(Provided records)
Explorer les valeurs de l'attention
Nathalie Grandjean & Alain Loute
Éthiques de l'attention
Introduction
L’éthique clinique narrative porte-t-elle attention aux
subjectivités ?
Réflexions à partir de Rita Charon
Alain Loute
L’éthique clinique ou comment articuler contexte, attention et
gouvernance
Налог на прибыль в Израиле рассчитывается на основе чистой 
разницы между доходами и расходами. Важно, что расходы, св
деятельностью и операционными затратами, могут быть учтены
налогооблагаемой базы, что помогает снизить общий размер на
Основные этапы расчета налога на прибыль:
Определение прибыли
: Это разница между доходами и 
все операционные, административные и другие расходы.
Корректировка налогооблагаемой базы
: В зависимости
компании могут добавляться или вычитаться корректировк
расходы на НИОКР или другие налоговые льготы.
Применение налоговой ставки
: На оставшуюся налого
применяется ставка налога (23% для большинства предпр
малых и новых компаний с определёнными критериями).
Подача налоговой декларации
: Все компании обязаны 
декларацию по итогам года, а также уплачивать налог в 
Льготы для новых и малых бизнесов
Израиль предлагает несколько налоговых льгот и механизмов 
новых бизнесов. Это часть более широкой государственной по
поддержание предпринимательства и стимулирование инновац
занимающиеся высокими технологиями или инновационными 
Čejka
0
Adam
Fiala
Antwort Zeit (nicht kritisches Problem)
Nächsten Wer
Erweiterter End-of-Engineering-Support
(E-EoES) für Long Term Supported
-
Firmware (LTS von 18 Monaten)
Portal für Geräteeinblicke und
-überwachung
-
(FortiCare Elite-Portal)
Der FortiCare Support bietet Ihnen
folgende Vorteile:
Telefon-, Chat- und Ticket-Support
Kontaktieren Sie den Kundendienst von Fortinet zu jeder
(End Provided records)
(Provided records)
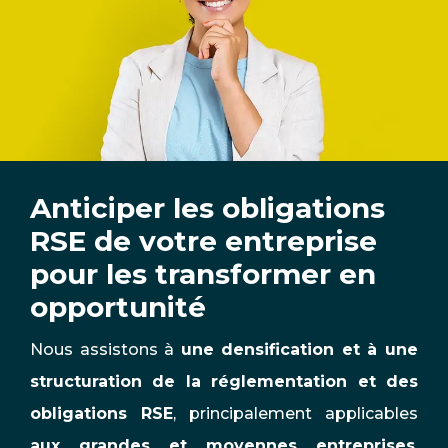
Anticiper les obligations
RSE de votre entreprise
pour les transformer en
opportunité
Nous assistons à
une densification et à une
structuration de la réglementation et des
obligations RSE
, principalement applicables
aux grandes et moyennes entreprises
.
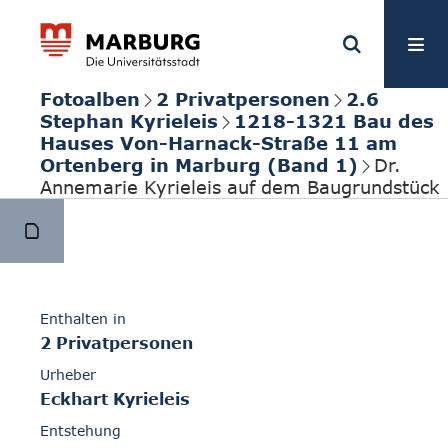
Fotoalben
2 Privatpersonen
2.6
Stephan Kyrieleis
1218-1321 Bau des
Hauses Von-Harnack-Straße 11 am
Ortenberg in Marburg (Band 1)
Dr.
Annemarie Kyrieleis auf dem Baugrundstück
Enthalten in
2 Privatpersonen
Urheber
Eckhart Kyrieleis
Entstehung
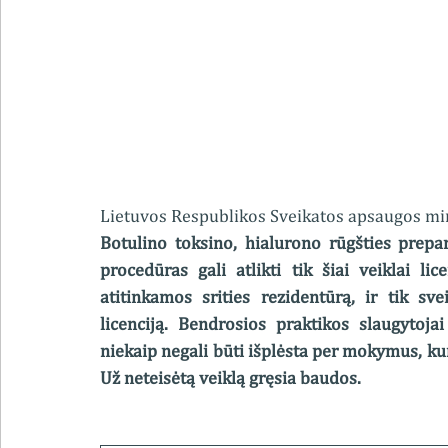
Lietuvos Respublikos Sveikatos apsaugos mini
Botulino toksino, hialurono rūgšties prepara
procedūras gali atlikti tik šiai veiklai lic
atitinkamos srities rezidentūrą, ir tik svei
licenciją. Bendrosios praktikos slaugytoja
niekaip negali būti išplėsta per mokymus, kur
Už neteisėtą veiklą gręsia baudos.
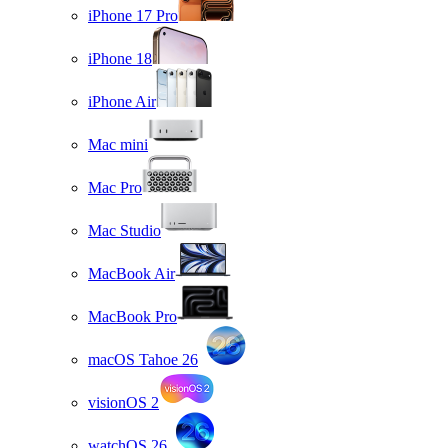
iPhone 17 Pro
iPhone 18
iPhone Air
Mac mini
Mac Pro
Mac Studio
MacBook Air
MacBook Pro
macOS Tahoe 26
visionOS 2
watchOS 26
(End Provided records)
What is needed is an exact copy of the lines above, from the one containing "(FortiCare Elite-Portal)" through the one containing "Kontaktieren Sie den", with nothing added.

Task result:
(FortiCare Elite-Portal)
Der FortiCare Support bietet Ihnen
folgende Vorteile:
Telefon-, Chat- und Ticket-Support
Kontaktieren Sie den Kundendienst von Fortinet zu jeder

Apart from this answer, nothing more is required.